Douglas Barrie/LONDON

A CRITICAL PART of the Westland Lynx main-rotor- blade assembly is being replaced on a precautionary basis, with the UK manufacturer admitting to being "confused" over the underlying cause of a fatal Lynx accident in September 1994.

The loss of a British Army Air Corps Lynx in Germany was attributed to a catastrophic tie-bar failure. The tie-bar is situated between the rotor head and blade, and absorbs centrifugal and torsional blade stress.

Although the tie-bar was originally intended to be stressed for the airframe life of the helicopter, Westland is now replacing the part every 1,500 flight hours. Inspections are also being carried out every 200h.

Westland says that it has so far been unable to find a " definitive cause" for the failure. The tie-bar was originally stressed to a 90,000kg breaking tension, although, during its life, this could reduce to 55,000kg. Westland says that the maximum tension it would expect on any tie-bar during flight is 41,000kg.

Westland is being particularly cautious in not writing the incident down as a one-off. It has also found " unexpected wear characteristics" in a "minority" of the Lynx tie-bars it has inspected.

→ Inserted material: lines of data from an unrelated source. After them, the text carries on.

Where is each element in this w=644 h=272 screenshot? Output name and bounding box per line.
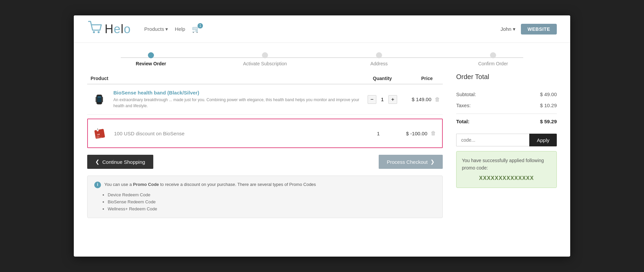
step-label-review: Review Order: [136, 61, 166, 66]
taxes-row: Taxes: $ 10.29: [456, 100, 557, 111]
header-right: John ▾ WEBSITE: [500, 24, 557, 35]
info-header: i You can use a Promo Code to receive a …: [94, 181, 436, 188]
discount-row: 100 USD DISCOUNT 100 USD discount on Bio…: [87, 119, 443, 148]
action-buttons: ❮ Products Continue Shopping Process Che…: [87, 155, 443, 169]
qty-decrease-button[interactable]: −: [368, 95, 376, 104]
discount-tag-image: 100 USD DISCOUNT: [91, 125, 109, 142]
app-window: Helo Products ▾ Help 🛒 1 John ▾ WEBSITE: [74, 15, 570, 257]
product-description: An extraordinary breakthrough ... made j…: [113, 97, 362, 109]
stepper: Review Order Activate Subscription Addre…: [74, 43, 570, 70]
total-value: $ 59.29: [540, 119, 557, 124]
logo-text: Helo: [105, 22, 131, 36]
step-circle-confirm: [490, 52, 496, 58]
product-info: BioSense health band (Black/Silver) An e…: [113, 90, 362, 109]
step-address: Address: [322, 52, 436, 66]
chevron-right-icon: ❯: [430, 159, 435, 165]
website-button[interactable]: WEBSITE: [521, 24, 557, 35]
order-total-section: Order Total Subtotal: $ 49.00 Taxes: $ 1…: [456, 73, 557, 218]
process-checkout-button[interactable]: Process Checkout ❯: [379, 155, 443, 169]
table-header: Product Quantity Price: [87, 73, 443, 84]
step-circle-subscription: [262, 52, 268, 58]
list-item: BioSense Redeem Code: [108, 199, 436, 206]
step-circle-address: [376, 52, 382, 58]
svg-point-0: [93, 31, 95, 33]
subtotal-row: Subtotal: $ 49.00: [456, 89, 557, 100]
apply-promo-button[interactable]: Apply: [529, 134, 557, 146]
subtotal-label: Subtotal:: [456, 91, 476, 97]
discount-price: $ -100.00 🗑: [398, 130, 439, 136]
list-item: Wellness+ Redeem Code: [108, 206, 436, 213]
discount-name: 100 USD discount on BioSense: [114, 131, 358, 136]
nav-help[interactable]: Help: [175, 26, 185, 32]
promo-success-text: You have successfully applied following …: [462, 157, 551, 172]
logo-cart-icon: [87, 20, 103, 38]
subtotal-value: $ 49.00: [540, 91, 557, 97]
chevron-down-icon: ▾: [165, 26, 168, 32]
product-price: $ 149.00 🗑: [402, 96, 443, 103]
header: Helo Products ▾ Help 🛒 1 John ▾ WEBSITE: [74, 15, 570, 43]
col-header-qty: Quantity: [362, 76, 402, 81]
total-label: Total:: [456, 119, 470, 124]
step-confirm: Confirm Order: [436, 52, 550, 66]
nav-products[interactable]: Products ▾: [144, 26, 168, 32]
svg-rect-5: [96, 97, 97, 102]
promo-code-input[interactable]: [456, 134, 529, 146]
step-label-address: Address: [370, 61, 387, 66]
cart-icon[interactable]: 🛒 1: [192, 25, 200, 33]
product-row: BioSense health band (Black/Silver) An e…: [87, 84, 443, 115]
continue-shopping-button[interactable]: ❮ Products Continue Shopping: [87, 155, 153, 169]
promo-code-display: XXXXXXXXXXXXXX: [462, 174, 551, 183]
svg-rect-6: [102, 97, 103, 102]
product-image: [91, 91, 108, 108]
list-item: Device Redeem Code: [108, 192, 436, 199]
info-text: You can use a Promo Code to receive a di…: [104, 181, 316, 188]
quantity-control: − 1 +: [362, 95, 402, 104]
step-subscription: Activate Subscription: [208, 52, 322, 66]
info-box: i You can use a Promo Code to receive a …: [87, 176, 443, 218]
svg-point-1: [98, 31, 100, 33]
step-label-confirm: Confirm Order: [478, 61, 508, 66]
promo-input-row: Apply: [456, 134, 557, 146]
info-list: Device Redeem Code BioSense Redeem Code …: [108, 192, 436, 212]
product-name: BioSense health band (Black/Silver): [113, 90, 362, 95]
col-header-product: Product: [91, 76, 362, 81]
nav: Products ▾ Help 🛒 1: [144, 25, 500, 33]
main-content: Product Quantity Price BioSense health: [74, 70, 570, 225]
delete-product-icon[interactable]: 🗑: [435, 96, 440, 103]
chevron-left-icon: ❮: [95, 159, 100, 165]
qty-value: 1: [379, 96, 386, 102]
col-header-price: Price: [402, 76, 443, 81]
total-row: Total: $ 59.29: [456, 114, 557, 127]
step-label-subscription: Activate Subscription: [243, 61, 287, 66]
step-circle-review: [148, 52, 154, 58]
user-menu[interactable]: John ▾: [500, 26, 516, 32]
discount-qty: 1: [358, 131, 398, 136]
promo-success-box: You have successfully applied following …: [456, 151, 557, 188]
qty-increase-button[interactable]: +: [388, 95, 397, 104]
logo: Helo: [87, 20, 131, 38]
cart-badge: 1: [198, 23, 203, 28]
order-section: Product Quantity Price BioSense health: [87, 73, 443, 218]
info-icon: i: [94, 182, 101, 188]
chevron-down-icon: ▾: [513, 26, 516, 32]
taxes-value: $ 10.29: [540, 103, 557, 108]
svg-rect-4: [98, 96, 101, 97]
step-review: Review Order: [94, 52, 208, 66]
order-total-title: Order Total: [456, 73, 557, 81]
delete-discount-icon[interactable]: 🗑: [431, 130, 436, 136]
taxes-label: Taxes:: [456, 103, 471, 108]
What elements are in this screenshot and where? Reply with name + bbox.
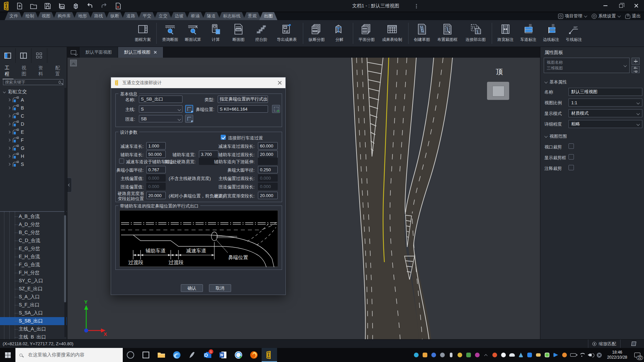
- cancel-button[interactable]: 取消: [209, 284, 231, 292]
- close-document-button[interactable]: [113, 1, 123, 11]
- show-clip-box-checkbox[interactable]: [569, 154, 574, 160]
- connection-item[interactable]: A_D_分岔: [0, 221, 67, 229]
- title-menu-dots-icon[interactable]: [416, 3, 417, 9]
- export-results-button[interactable]: 导出成果表: [273, 20, 301, 47]
- view-filter-button[interactable]: [632, 66, 640, 73]
- view-range-section[interactable]: 视图范围: [544, 133, 567, 139]
- tree-root-item[interactable]: 彩虹立交: [0, 88, 67, 96]
- task-view-button[interactable]: [138, 348, 154, 362]
- nose-big-radius-input[interactable]: 0.250: [258, 166, 278, 173]
- frame-plan-button[interactable]: 图框方案: [131, 20, 154, 47]
- action-center-button[interactable]: 22: [631, 348, 644, 362]
- connection-item[interactable]: F_H_分岔: [0, 269, 67, 277]
- ribbon-tab[interactable]: 标志标线: [218, 12, 245, 20]
- profile-sheets-button[interactable]: 纵断分图: [305, 20, 328, 47]
- connection-item[interactable]: F_G_合流: [0, 261, 67, 269]
- tray-app-2-icon[interactable]: [421, 348, 429, 362]
- edge-line-annotate-button[interactable]: 边线标注: [540, 20, 562, 47]
- basic-props-section[interactable]: 基本属性: [544, 79, 567, 85]
- scrollbar-thumb[interactable]: [64, 215, 66, 302]
- shoulder-taper-len-input[interactable]: 20.000: [258, 192, 278, 199]
- tray-foxit-icon[interactable]: [490, 348, 499, 362]
- connection-item[interactable]: A_B_合流: [0, 213, 67, 221]
- section-trial-button[interactable]: 断面试算: [181, 20, 204, 47]
- connection-item[interactable]: S_A_入口: [0, 293, 67, 301]
- lane-transition-checkbox[interactable]: [221, 135, 226, 140]
- query-section-button[interactable]: 查询断面: [159, 20, 181, 47]
- undo-button[interactable]: [85, 1, 95, 11]
- tray-outlook-icon[interactable]: [525, 348, 534, 362]
- system-settings-menu[interactable]: 系统设置: [592, 13, 620, 19]
- project-manage-menu[interactable]: 项目管理: [558, 13, 586, 19]
- tray-q-icon[interactable]: [499, 348, 508, 362]
- tray-chevron-up-icon[interactable]: [482, 348, 490, 362]
- decel-len-input[interactable]: 1.000: [146, 142, 166, 149]
- ribbon-tab[interactable]: 道路: [122, 12, 140, 20]
- mainline-select[interactable]: S: [139, 105, 182, 113]
- search-input[interactable]: [3, 80, 59, 84]
- minimize-button[interactable]: [598, 0, 613, 11]
- dig-steps-button[interactable]: 挖台阶: [250, 20, 273, 47]
- lane-annotate-button[interactable]: 车道标注: [517, 20, 540, 47]
- new-document-button[interactable]: [15, 1, 24, 11]
- route-tree-item[interactable]: D: [0, 120, 67, 128]
- ribbon-tab[interactable]: 构件库: [53, 12, 75, 20]
- taskbar-clock[interactable]: 18:46 2022/10/28: [604, 350, 631, 360]
- sidebar-collapse-handle[interactable]: [67, 178, 72, 192]
- add-view-button[interactable]: [632, 58, 640, 65]
- zoom-fit-button[interactable]: 缩放匹配: [588, 340, 621, 348]
- tray-mic-icon[interactable]: [447, 348, 455, 362]
- decel-on-aux-checkbox[interactable]: [119, 159, 124, 164]
- close-button[interactable]: [629, 0, 644, 11]
- ribbon-tab[interactable]: 文件: [5, 12, 23, 20]
- sidebar-tab-config[interactable]: 配置: [55, 65, 62, 77]
- connection-item[interactable]: SZ_E_出口: [0, 285, 67, 293]
- type-select[interactable]: 指定鼻端位置的平行式出口: [218, 96, 268, 103]
- tray-mail-icon[interactable]: [534, 348, 543, 362]
- route-tree-item[interactable]: B: [0, 104, 67, 112]
- start-button[interactable]: [0, 348, 15, 362]
- viewport-clip-checkbox[interactable]: [569, 143, 574, 149]
- leader-annotate-button[interactable]: 引线标注: [562, 20, 585, 47]
- viewcube[interactable]: [487, 82, 509, 100]
- tray-app-7-icon[interactable]: [517, 348, 525, 362]
- detail-level-select[interactable]: 粗略: [569, 120, 642, 128]
- decel-trans-input[interactable]: 60.000: [258, 142, 278, 149]
- annotation-clip-checkbox[interactable]: [569, 165, 574, 170]
- tray-onedrive-icon[interactable]: [508, 348, 517, 362]
- dialog-close-icon[interactable]: [277, 80, 282, 85]
- tray-grid-icon[interactable]: [543, 348, 551, 362]
- view-mode-cube-icon[interactable]: [631, 342, 636, 346]
- notes-app-button[interactable]: [184, 348, 200, 362]
- cortana-button[interactable]: [123, 348, 138, 362]
- sidebar-search[interactable]: [3, 79, 63, 85]
- tab-3d-view[interactable]: 默认三维视图: [118, 47, 163, 58]
- route-tree-item[interactable]: G: [0, 144, 67, 152]
- connection-item[interactable]: C_D_合流: [0, 237, 67, 245]
- confirm-button[interactable]: 确认: [181, 284, 203, 292]
- ramp-pick-button[interactable]: [185, 115, 193, 123]
- nose-position-input[interactable]: S K0+661.164: [218, 105, 268, 113]
- display-mode-select[interactable]: 材质模式: [569, 109, 642, 117]
- ribbon-tab[interactable]: 边坡: [170, 12, 188, 20]
- outlook-button[interactable]: 1: [200, 348, 215, 362]
- sidebar-tab-view[interactable]: 视图: [21, 65, 28, 77]
- aux-downstream-input[interactable]: [258, 158, 278, 165]
- ribbon-tab[interactable]: 桥涵: [186, 12, 204, 20]
- connection-item[interactable]: E_H_合流: [0, 253, 67, 261]
- layout-clip-frame-button[interactable]: 布置裁图框: [433, 20, 462, 47]
- save-all-button[interactable]: [57, 1, 66, 11]
- restore-button[interactable]: [613, 0, 629, 11]
- tray-bluetooth-icon[interactable]: [429, 348, 438, 362]
- tab-plan-view[interactable]: 默认平面视图: [79, 47, 118, 58]
- name-input[interactable]: S_SB_出口: [139, 96, 182, 103]
- aux-len-input[interactable]: 50.000: [146, 150, 166, 158]
- connection-item[interactable]: S_F_出口: [0, 301, 67, 309]
- connection-item[interactable]: S_SB_出口: [0, 317, 67, 325]
- explode-button[interactable]: 分解: [328, 20, 351, 47]
- ribbon-tab[interactable]: 路线: [90, 12, 108, 20]
- result-table-draw-button[interactable]: 成果表绘制: [378, 20, 406, 47]
- ribbon-tab[interactable]: 绘制: [21, 12, 39, 20]
- section-drawing-button[interactable]: 断面图: [227, 20, 250, 47]
- tray-magnifier-icon[interactable]: [560, 348, 569, 362]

It is also anxious to understand fully the cause of the failure because it plans to upgrade the Lynx airframe to allow it to stay in service until 2035 (Flight International, 21-27 June).

The company appears to have ruled out a manufacturing problem as the root cause of the failure, or as a cause of greater-than-projected wear on other tie-bars.

"If anything, the pattern is more akin to the type of use," says the company.